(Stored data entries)
Segment Open
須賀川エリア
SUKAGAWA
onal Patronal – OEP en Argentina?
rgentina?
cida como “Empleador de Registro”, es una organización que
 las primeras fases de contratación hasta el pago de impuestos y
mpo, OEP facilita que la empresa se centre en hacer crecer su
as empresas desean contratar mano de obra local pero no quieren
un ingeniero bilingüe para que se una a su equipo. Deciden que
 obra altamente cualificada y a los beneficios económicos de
Segment Closed
Every line from the one containing "mpo, OEP facilita" through the end of the data must be repeated exactly, and no other line.

mpo, OEP facilita que la empresa se centre en hacer crecer su
as empresas desean contratar mano de obra local pero no quieren
un ingeniero bilingüe para que se una a su equipo. Deciden que
 obra altamente cualificada y a los beneficios económicos de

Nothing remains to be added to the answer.